Horreur sympathique
De ce ciel bizarre et livide,
Tourmenté comme ton destin,
Quels pensers dans ton âme vide
Descendent? réponds, libertin.
— Insatiablement avide
De l'obscur et de l'incertain,
Je ne geindrai pas comme Ovide
Chassé du paradis latin.
Cieux déchirés comme des grèves
En vous se mire mon orgueil;
Vos vastes nuages en deuil
Sont les corbillards de mes rêves,
Et vos lueurs sont le reflet
De l'Enfer où mon coeur se plaît.
— Charles Baudelaire
Reflected Horror
From that sky, bizarre and livid,
Distorted as your destiny,
What thoughts into your empty soul
Descend?
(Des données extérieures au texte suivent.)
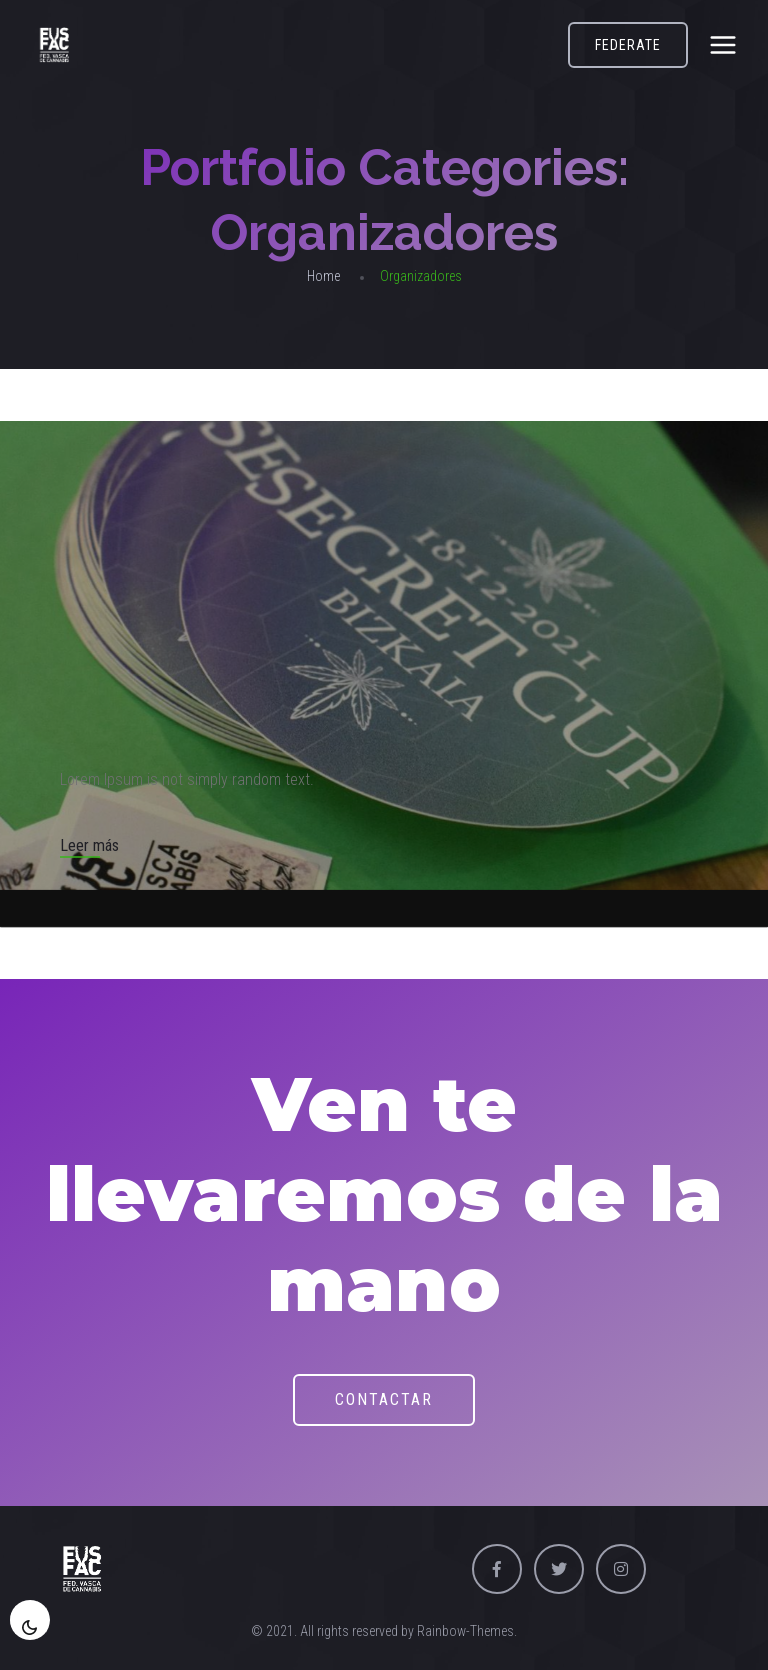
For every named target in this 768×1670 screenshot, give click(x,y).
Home (323, 276)
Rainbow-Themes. (467, 1631)
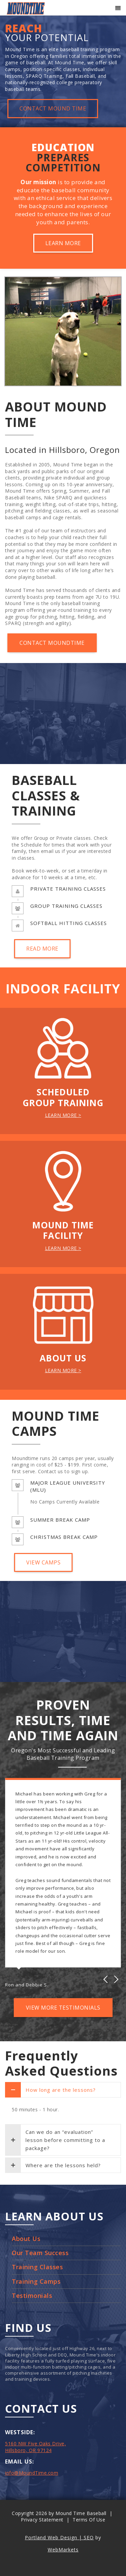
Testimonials (32, 2295)
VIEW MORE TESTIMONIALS (63, 2007)
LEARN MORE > (63, 1115)
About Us (26, 2239)
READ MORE (42, 948)
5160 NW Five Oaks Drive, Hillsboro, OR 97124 (35, 2446)
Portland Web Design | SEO (59, 2537)
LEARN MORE (63, 243)
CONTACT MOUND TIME (52, 108)
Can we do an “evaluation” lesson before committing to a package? (55, 2140)
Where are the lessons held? (53, 2165)
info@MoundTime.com (31, 2473)
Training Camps (36, 2281)
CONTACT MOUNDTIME (52, 643)
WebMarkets (63, 2549)
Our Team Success (40, 2253)
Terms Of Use (89, 2519)
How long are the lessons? (50, 2090)
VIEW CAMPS (43, 1562)
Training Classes (37, 2267)
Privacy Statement (42, 2519)
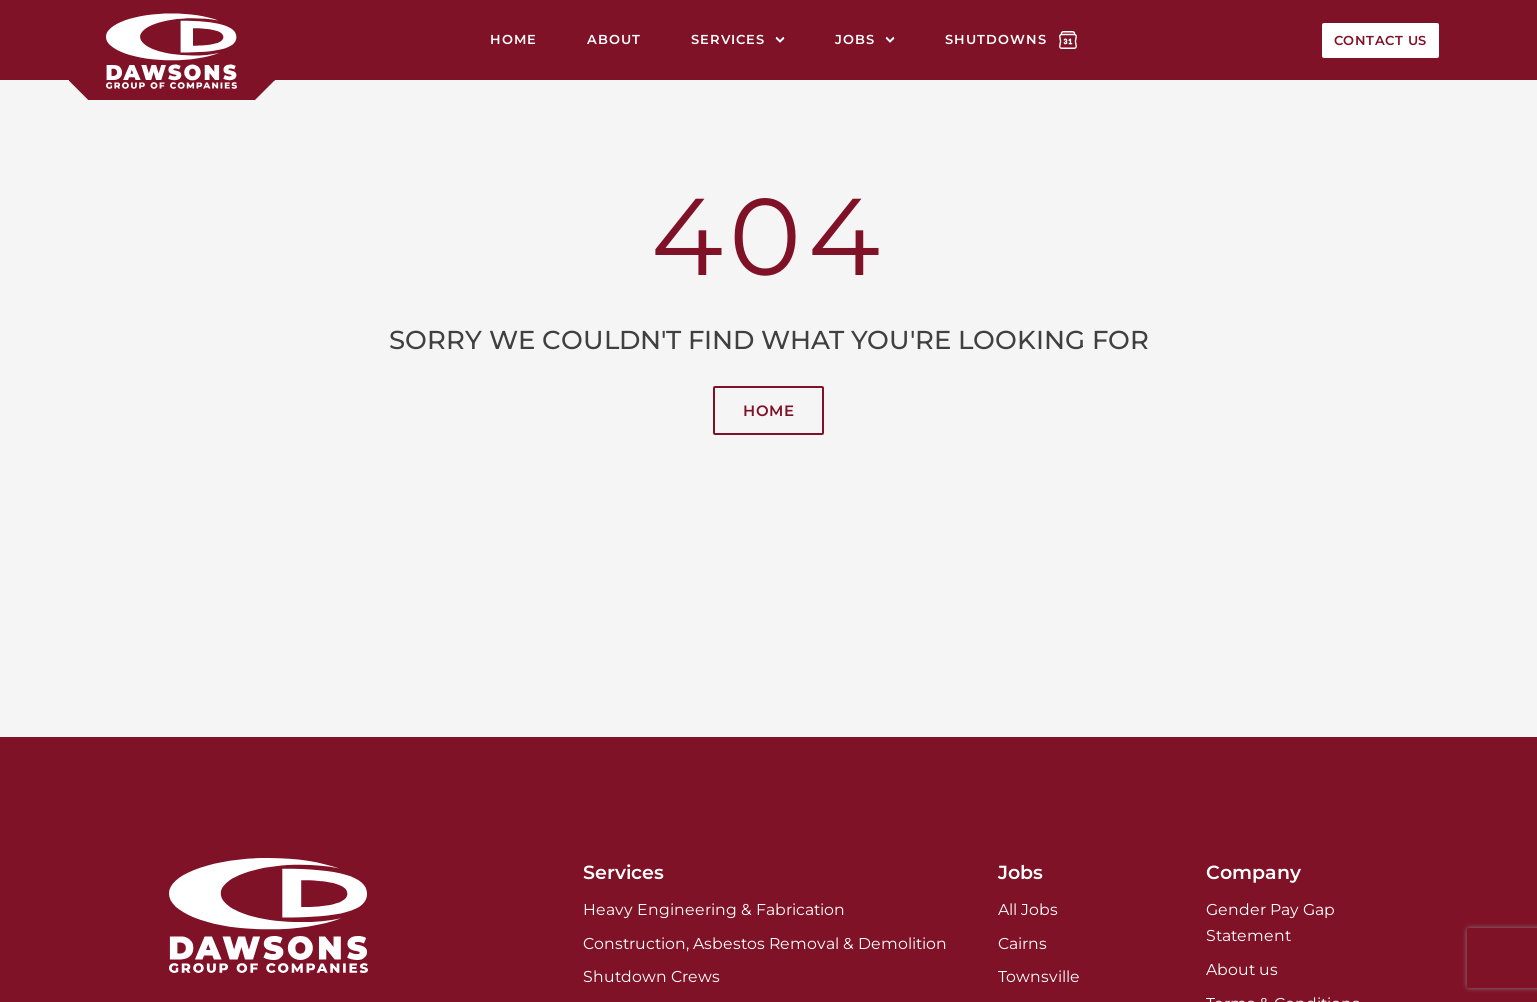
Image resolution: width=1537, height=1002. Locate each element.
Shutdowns (996, 39)
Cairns (1022, 943)
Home (513, 39)
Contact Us (1380, 40)
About (614, 39)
Answer me, libertine.
— Insatiably avid
For the dark and the uncertain,
I shall not whimper like Ovid
Chased from his Latin paradise.
Skies torn like the shores of the sea,
You are the mirror of my pride;
Your vast clouds in mourning
Are the black hearses of my dreams,
And your gleams are the reflection
Of the Hell which delights my heart.
— William Aggeler, The Flowers of Evil (Fresno, CA: Academy Library Guild, 1954)
Sympathetic Horror
From livid skies that, without end,
As stormy as your future roll,
What thoughts into your empty soul
(Answer me, libertine!) descend?
— Insatiable yet for all
That turns on darkness, doom, or dice,
I'll not, like Ovid, mourn my fall,
Chased from the Latin paradise.
Skies, torn like seacoasts by the storm!
In you I see my pride take form,
And the huge clouds that rush in streams
Are the black hearses of my dreams,
And your red rays reflect the hell,
In which my heart is pleased to dwell.
— Roy Campbell, Poems of Baudelaire (New York: Pantheon Books, 1952)
Magnetic Horror
"Beneath this sky, so livid and strange,
Tormented like thy destiny,
What thoughts within thy spirit range
Themselves? — O libertine reply."
— With vain desires, for ever torn
Towards the uncertain, and the vast,
And yet, like Ovid — I'll not mourn —
Who from his Roman Heaven was cast.
O heavens, turbulent as the streams,
In you I mirror forth my pride!
Your clouds, which clad in mourning, glide,
Are the hearses of my dreams,
And in your illusion lies the hell,
Wherein my heart delights to dwell.
— Cyril Scott, Baudelaire: The Flowers of Evil (London: Elkin Mathews, 1909)
Two editions of Fleurs du mal were published in Baudelaire's lifetime — one in 1857 and an expanded edition in 1861. "Scraps" and censored poems were collected in Les Épaves in 1866. After Baudelaire died the following year, a "definitive" edition appeared in 1868.